Assim que foi caracterizada a pandemia, não houve outro pensamento que me viesse à mente a não ser o de que precisaríamos de doses cavalares de isolamento e solidariedade.

Me veio à mente a imagem dos amontoados de pessoas pobres circulando incessantemente pela cidade em transportes públicos abarrotados, em busca de renda, de pão, do jantar. Jantar que seria feito naquela casa de dois cômodos, dividida com outras 6 ou 7 pessoas, localizada naquela rua sem saneamento básico, naquele bairro com uma precária infraestrutura de saúde pública.

Soma-se a isso a imagem de um governo inoperante e politicamente comprometido com indicadores econômicos a qualquer custo, com pouca ou nenhuma conexão com as bases populares.

Neste contexto, a necessidade de utilizar de os privilégios para movimentar os meus se fez premente. Para nós, do Coletivo IFE, nada pareceu mais urgente do que a ação para se fazer garantir o direito ao isolamento àqueles para quem muitos direitos fundamentais são negados diariamente.

Ninguém conhece tanto suas demandas e suas necessidades do que eles mesmos. Daí a importância de, ainda nas primeiras horas de concretização de uma ideia de transferência de renda de emergência, termos tido o prazer de ver se juntar à nossa inciativa grupos e coletivos que estão diariamente segurando as pontas junto ao povo, como as incansáveis equipes do Bloco do Beco e do Sarau do Binho, ambos realizando importantes trabalhos na zona sul de São Paulo, onde a crise se faz constante e a despeito de pandemias.

O Fundo de Solidariedade foi assim formado, da junção de um grupo de pessoas com privilégios de acesso e articulação para levantamento de recursos com os incansáveis grupos estabelecidos nos territórios, tão próximos às demandas concretas da população pobre da cidade de São Paulo.
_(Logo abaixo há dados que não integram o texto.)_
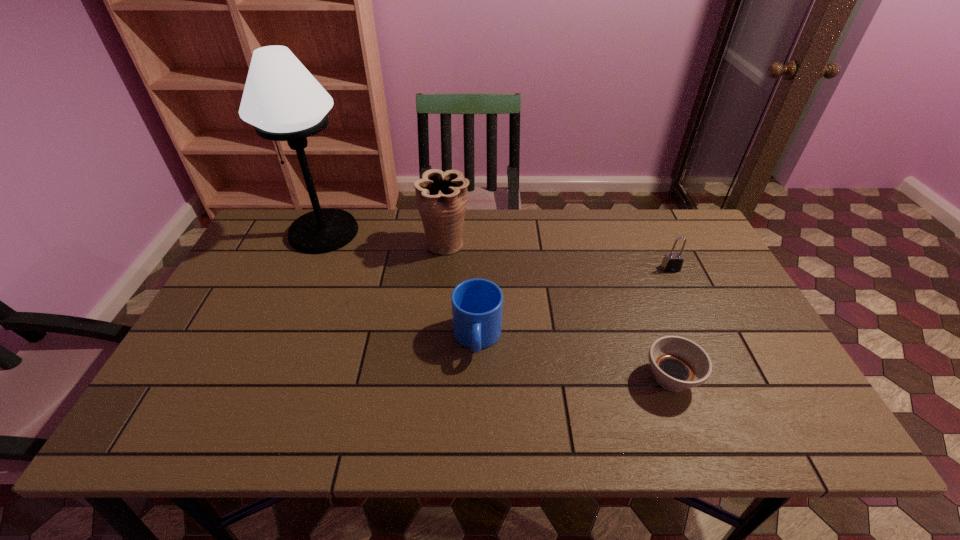 Point out which object is positioned as the nearest to the padlock. Please provide its 2D coordinates. Your answer should be formatted as a tuple, i.e. [(x, y)], where the tuple contains the x and y coordinates of a point satisfying the conditions above.

[(678, 363)]

Where is `object that is the second closest to the shortest object`? object that is the second closest to the shortest object is located at coordinates (477, 304).

I want to click on vacant area in the image that satisfies the following two spatial constraints: 1. on the front side of the urn; 2. on the left side of the shortest object, so click(x=433, y=379).

Find the location of a particular element. The image size is (960, 540). vacant space that satisfies the following two spatial constraints: 1. on the side of the soup bowl with the handle; 2. on the right side of the mug is located at coordinates (477, 379). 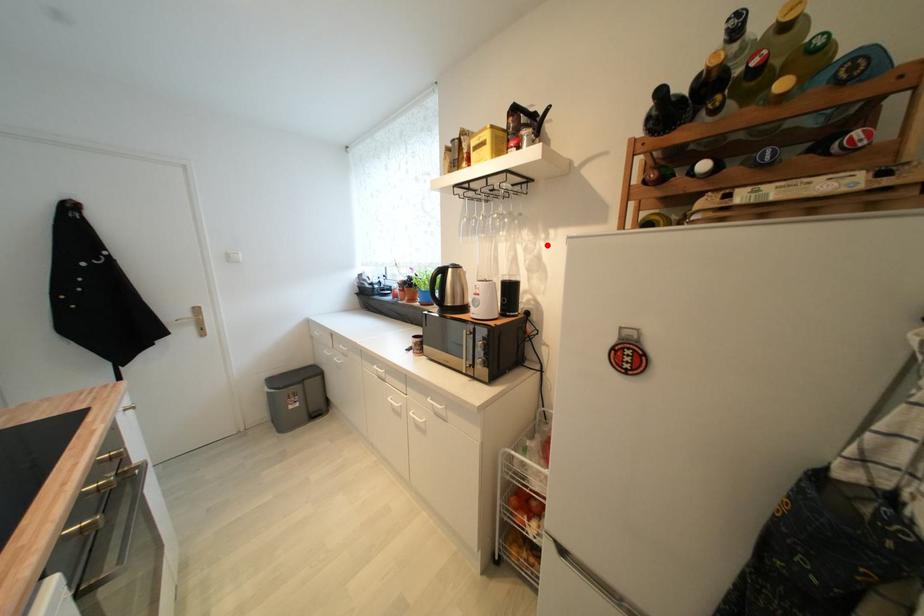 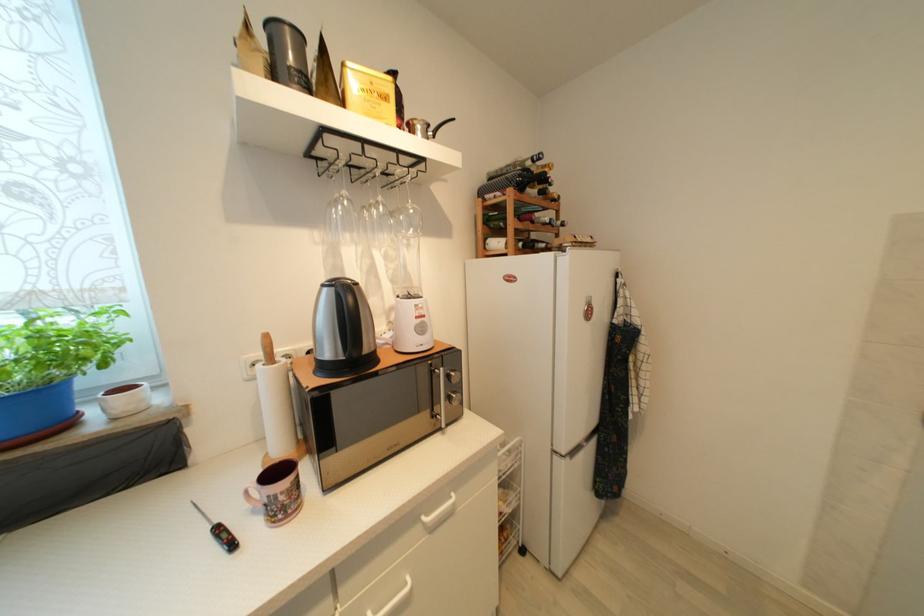 The point at the highlighted location is marked in the first image. Where is the corresponding point in the second image?

(409, 253) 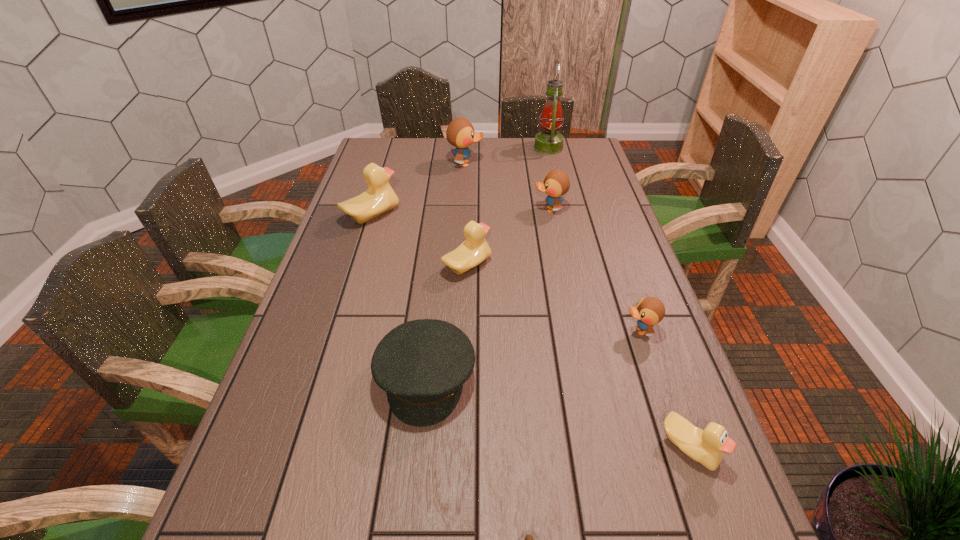 This screenshot has width=960, height=540. Find the location of `free space between the fifth farthest duck and the biggest blue duck`. free space between the fifth farthest duck and the biggest blue duck is located at coordinates point(553,247).

Where is `free area in between the gray beret and the oil lamp`? free area in between the gray beret and the oil lamp is located at coordinates (487, 264).

Find the location of a particular element. Image resolution: width=960 pixels, height=540 pixels. vacant area that lies between the beret and the biggest beige duck is located at coordinates pyautogui.click(x=399, y=297).

Find the location of a particular element. The width and height of the screenshot is (960, 540). blank region between the tallest object and the smallest blue duck is located at coordinates (594, 239).

I want to click on unoccupied area between the leftmost beige duck and the smallest blue duck, so click(506, 273).

At what (x,y) coordinates should I click in order to perform the action: click on object identified as the fifth closest to the fifth object from right to left. Please return your answer as a coordinate pair (x, y). The width and height of the screenshot is (960, 540). Looking at the image, I should click on (379, 198).

Locate which object ranks eighth in proximity to the leftmost beige duck. Please provide its 2D coordinates. Your answer should be formatted as a tuple, i.e. [(x, y)], where the tuple contains the x and y coordinates of a point satisfying the conditions above.

[(529, 539)]

Point out which duck is positioned as the fifth nearest to the gray beret. Please provide its 2D coordinates. Your answer should be formatted as a tuple, i.e. [(x, y)], where the tuple contains the x and y coordinates of a point satisfying the conditions above.

[(556, 183)]

Locate an element on the screen. This screenshot has height=540, width=960. the closest duck relative to the gray beret is located at coordinates (474, 250).

Image resolution: width=960 pixels, height=540 pixels. Find the location of `blue duck identified as the closest to the rightmost beige duck`. blue duck identified as the closest to the rightmost beige duck is located at coordinates (649, 311). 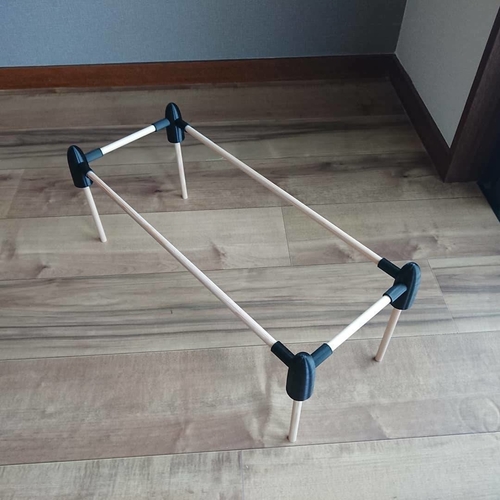 What are the coordinates of `dark floor` in the screenshot? It's located at (493, 197). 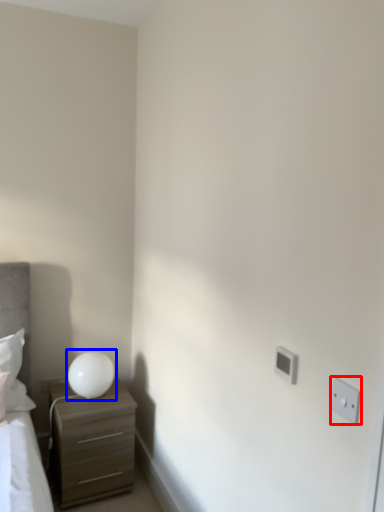 Question: Among these objects, which one is farthest to the camera, electric outlet (highlighted by a red box) or table lamp (highlighted by a blue box)?

Choices:
 (A) electric outlet
 (B) table lamp

Answer: (B)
Uma rede de solidariedade que, através da transferência direta de recursos, já contribuiu para a garantia do direito ao isolamento de aproximadamente 350 famílias, possibilitando a contenção do contágio de aproximadamente 2.200 pessoa na periferia de São Paulo. Isso sem contar a movimentação financeira gerada no território, abrandando os impactos econômicos oriundos da crise.

As histórias com as quais nos deparamos vão do desespero à restauração da fé no povo e seu verdadeiro poder de transformação. Houve desespero ao nos depararmos com famílias prestas a despejar litros de água sanitária em suas caixas de água para “matar o vírus”, imersos no criminoso mar de desinformação promovido por quem monetariza a vida humana.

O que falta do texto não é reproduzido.